---------- AVAILABLE RECORDS
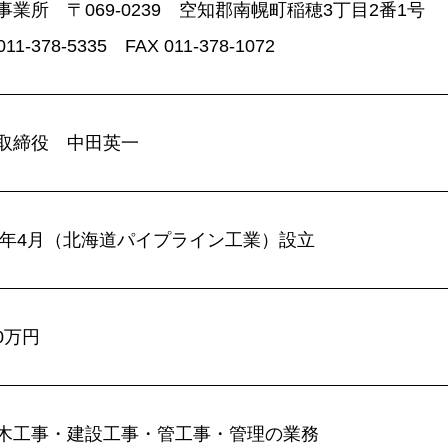
事業所 〒069-0239 空知郡南幌町稲穂3丁目2番1号
011-378-5335
FAX 011-378-1072
取締役 中田英一
77年4月（北海道パイプライン工業）設立
00万円
木工事・建設工事・管工事・管理の業務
--------------------
**TASK**
Every line of the material must be returned exactly; leave the images out.

**OUTPUT OF THE EXERCISE**
事業所 〒069-0239 空知郡南幌町稲穂3丁目2番1号
011-378-5335
FAX 011-378-1072
取締役 中田英一
77年4月（北海道パイプライン工業）設立
00万円
木工事・建設工事・管工事・管理の業務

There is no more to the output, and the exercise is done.